IBM Streams (“Streams”) enables continuous and fast analysis of massive volumes of moving data to help improve the speed of business insight and decision-making. Streams provides an execution platform and services for user-developed applications that ingest, filter, analyze, and correlate the information in data streams.
With IBM® Streaming Analytics for Bluemix™, you can perform real-time analysis on data in motion as part of your Bluemix application. The Streaming Analytics service is powered by IBM Streams.
This article describes a demo application that uses a Streams Application to read from the FAA website to get airport weather and delay information. It retrieves tweets from the IBM Insights for Twitter Bluemix service. It uses Streams text analytic capabilities to categorize the area the tweets are related to such as “baggage” or “maintenance”. The Streams SPL application uses the HTTPTupleView and WebContext operators that create an embedded Jetty server to provide data. It uses a Bluemix Liberty application that uses a proxy servlet to provide the public web interface and interact with the Streams Jetty server.

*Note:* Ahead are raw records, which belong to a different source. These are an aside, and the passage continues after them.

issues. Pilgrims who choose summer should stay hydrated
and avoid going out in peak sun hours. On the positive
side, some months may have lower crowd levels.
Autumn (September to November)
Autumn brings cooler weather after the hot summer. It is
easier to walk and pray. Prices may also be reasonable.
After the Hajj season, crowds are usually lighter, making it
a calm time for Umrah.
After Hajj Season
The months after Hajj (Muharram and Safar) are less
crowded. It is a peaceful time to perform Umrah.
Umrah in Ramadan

Information about the demo app along with instructions for deploying and running the demo can be found at Application Source
What the Demo Shows
The demo application reads from two different data sources. The first is FAA data provided at http://services.faa.gov/docs/services/airport/#airportStatus. This data includes the airport status for any major airport, including known delays and weather data from NOAA. The second feed uses the IBM Insights for Twitter Bluemix service to retrieve tweets from Twitter related to the major US airlines. This service provides annotated tweet data related that mention any airlines. Each tweet is processed using text analytics operators to produce an Airlines view, a Cities view and a Complaints view. The complaints view for examples looks for words such as (luggage, baggage, suitcase, lost, wait, delay, delays, cancel, cancellation, service, attendant, food, rude, maintenance, repair, fault, faulty) and groups them into 4 categories: baggage, delay, service and maintenance. The complaints are aggregated for each airline and airport. The results are displayed in a browser.
The main page shows a map of the United States with airport locations indicated. A green circle indicates a location, that has FAA weather data, is not experiencing a delay and has no sentiment. A black circle would indicate a delay but no sentiment. An arrow over the airport indicates there is sentiment available. The arrow will point in the direction of the sentiment, that is, pointing up indicates more positive sentiment , down more negative sentiment and to the right neutral sentiment .
You can zoom in the map over areas for a closer look:
You can click on an airport for its details. For example, clicking on the San Jose airport shows the weather, no delay indicated and the positive sentiment:
Zooming in over New York shows one airport that is black (indicating a delay) and arrow pointing down indicating overall negative sentiment in the tweets related to that airport:
Clicking on this airport shows the details:
The table under the map shows a summary social reputation trend for each Airline:
The interface provides a set of buttons that let you drill into the underlying data in tabular form:
Clicking the FAA buttons shows the weather and delay details for each airport:
Clicking the Airport button shows the sentiment details for each airport:
Clicking the Airline button shows the sentiment details for each airline:
Clicking the Tweets Sample buttons shows several of the recent tweets:
Details of the components
The Streams Application
The streams application consists of MasterController main composite that is made up of 3 parts:
The FAA composite that is responsible for retrieving and processing the data from the FAA website.
The Tweet composite that is responsible to interact with the Bluemix Insights for Twitter service to retrieve and process tweet data.
The WebContext Operator
The FAA Composite
The FAA composite that is responsible for retrieving and processing the data from the FAA website. It uses the InetSource operator to read the data, formats it and uses the HTTpTupleView operator that uses the same jetty webserver to provide a REST interface to the formatted FAA data that the user interface dojo objects depend on.
The Tweet Composite
The Tweet composite is responsible to interact with the Bluemix Insights for Twitter service to retrieve tweet data. It uses text analytics to characterize that data related to airports, airlines and complaint categories. It then aggregates that data, and uses the HTTpTupleView operator that uses the same jetty webserver to provide a REST interface to the raw tweets, and the aggregated Airport and Airline data.
The portion of the application that interacts with the with the Bluemix Insights for Twitter service is encapsulated in a composite that uses custom written java operators that internally use the java libraries provided by that service to retrieve the data and additional operators to control the retrieval and prepare the returned results for later processing.
The Bluemix Liberty for Java Application
The StreamsProxyApp Bluemix application uses a Liberty runtime to host a proxy servlet from EdwardsTx.net HTTP Proxy Servlet to provide a public browser interface to the internal jetty server.
This demo application shows some of the power of IBM Streams applications along with the ease of deploying those applications to the cloud in the Bluemix Streaming Analytics service and leveraging other Bluemix services for a complete solution.